THE PROBLEM: Write out every record below exactly as it stands, leaving the pictures out.

━━━━━ DATA FOR PROCESSING ━━━━━

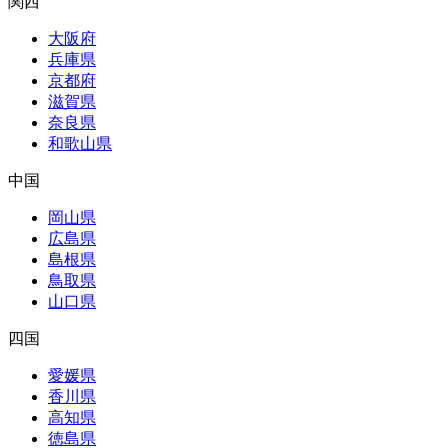
関西
大阪府
兵庫県
京都府
滋賀県
奈良県
和歌山県
中国
岡山県
広島県
島根県
鳥取県
山口県
四国
愛媛県
香川県
高知県
徳島県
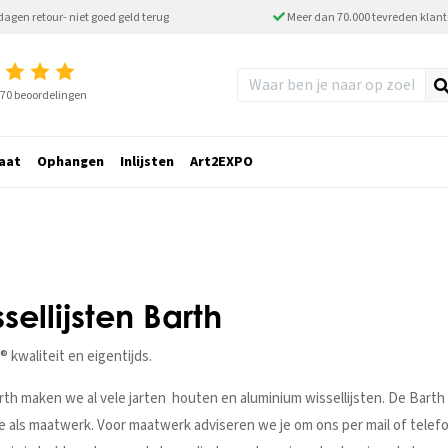
dagen retour- niet goed geld terug
Meer dan 70.000 tevreden klan
2770 beoordelingen
aat
Ophangen
Inlijsten
Art2EXPO
sellijsten Barth
 kwaliteit en eigentijds.
th maken we al vele jarten houten en aluminium wissellijsten. De Barth w
 als maatwerk. Voor maatwerk adviseren we je om ons per mail of telefo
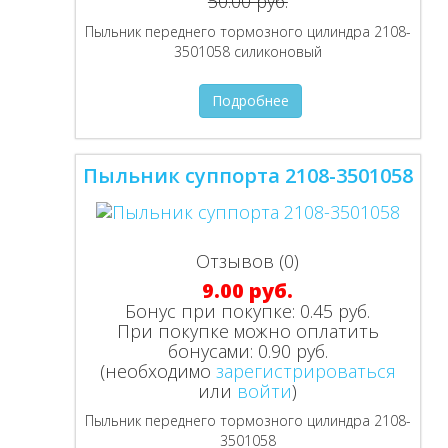
50.00 руб.
Пыльник переднего тормозного цилиндра 2108-
3501058 силиконовый
Подробнее
Пыльник суппорта 2108-3501058
Отзывов (0)
9.00 руб.
Бонус при покупке:
0.45 руб.
При покупке можно оплатить
бонусами:
0.90 руб.
(необходимо
зарегистрироваться
или
войти
)
Пыльник переднего тормозного цилиндра 2108-
3501058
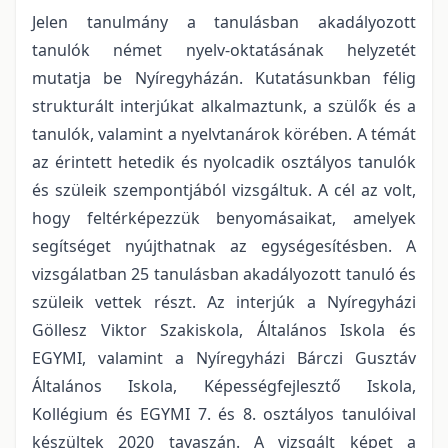
Jelen tanulmány a tanulásban akadályozott
tanulók német nyelv-oktatásának helyzetét
mutatja be Nyíregyházán. Kutatásunkban félig
strukturált interjúkat alkalmaztunk, a szülők és a
tanulók, valamint a nyelvtanárok körében. A témát
az érintett hetedik és nyolcadik osztályos tanulók
és szüleik szempontjából vizsgáltuk. A cél az volt,
hogy feltérképezzük benyomásaikat, amelyek
segítséget nyújthatnak az egységesítésben. A
vizsgálatban 25 tanulásban akadályozott tanuló és
szüleik vettek részt. Az interjúk a Nyíregyházi
Göllesz Viktor Szakiskola, Általános Iskola és
EGYMI, valamint a Nyíregyházi Bárczi Gusztáv
Általános Iskola, Képességfejlesztő Iskola,
Kollégium és EGYMI 7. és 8. osztályos tanulóival
készültek 2020 tavaszán. A vizsgált képet a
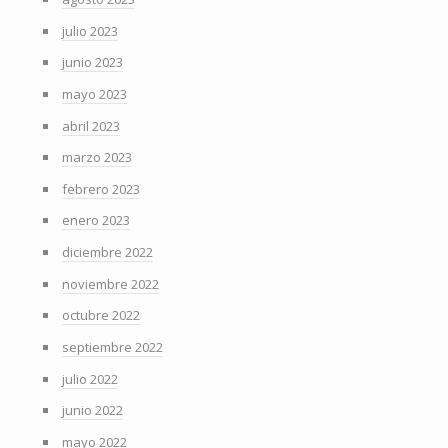
julio 2023
junio 2023
mayo 2023
abril 2023
marzo 2023
febrero 2023
enero 2023
diciembre 2022
noviembre 2022
octubre 2022
septiembre 2022
julio 2022
junio 2022
mayo 2022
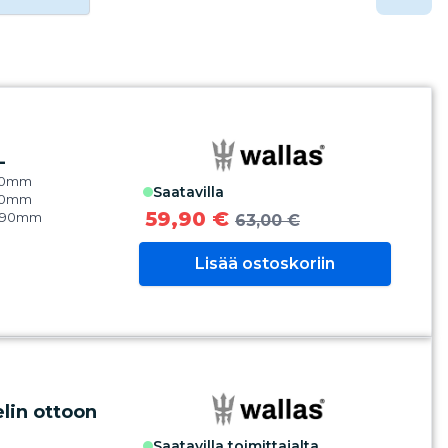
L
380mm
saatavilla
120mm
59,90 €
 190mm
63,00 €
Lisää ostoskoriin
lin ottoon
saatavilla toimittajalta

━━━━━

TASK OUTPUT:
関西
大阪府
兵庫県
京都府
滋賀県
奈良県
和歌山県
中国
岡山県
広島県
島根県
鳥取県
山口県
四国
愛媛県
香川県
高知県
徳島県
dagen retour- niet goed geld terug
Meer dan 70.000 tevreden klan
2770 beoordelingen
aat
Ophangen
Inlijsten
Art2EXPO
sellijsten Barth
 kwaliteit en eigentijds.
th maken we al vele jarten houten en aluminium wissellijsten. De Barth w
 als maatwerk. Voor maatwerk adviseren we je om ons per mail of telefo
50.00 руб.
Пыльник переднего тормозного цилиндра 2108-
3501058 силиконовый
Подробнее
Пыльник суппорта 2108-3501058
Отзывов (0)
9.00 руб.
Бонус при покупке:
0.45 руб.
При покупке можно оплатить
бонусами:
0.90 руб.
(необходимо
зарегистрироваться
или
войти
)
Пыльник переднего тормозного цилиндра 2108-
3501058
Jelen tanulmány a tanulásban akadályozott
tanulók német nyelv-oktatásának helyzetét
mutatja be Nyíregyházán. Kutatásunkban félig
strukturált interjúkat alkalmaztunk, a szülők és a
tanulók, valamint a nyelvtanárok körében. A témát
az érintett hetedik és nyolcadik osztályos tanulók
és szüleik szempontjából vizsgáltuk. A cél az volt,
hogy feltérképezzük benyomásaikat, amelyek
segítséget nyújthatnak az egységesítésben. A
vizsgálatban 25 tanulásban akadályozott tanuló és
szüleik vettek részt. Az interjúk a Nyíregyházi
Göllesz Viktor Szakiskola, Általános Iskola és
EGYMI, valamint a Nyíregyházi Bárczi Gusztáv
Általános Iskola, Képességfejlesztő Iskola,
Kollégium és EGYMI 7. és 8. osztályos tanulóival
készültek 2020 tavaszán. A vizsgált képet a
julio 2023
junio 2023
mayo 2023
abril 2023
marzo 2023
febrero 2023
enero 2023
diciembre 2022
noviembre 2022
octubre 2022
septiembre 2022
julio 2022
junio 2022
mayo 2022
L
380mm
saatavilla
120mm
59,90 €
 190mm
63,00 €
Lisää ostoskoriin
lin ottoon
saatavilla toimittajalta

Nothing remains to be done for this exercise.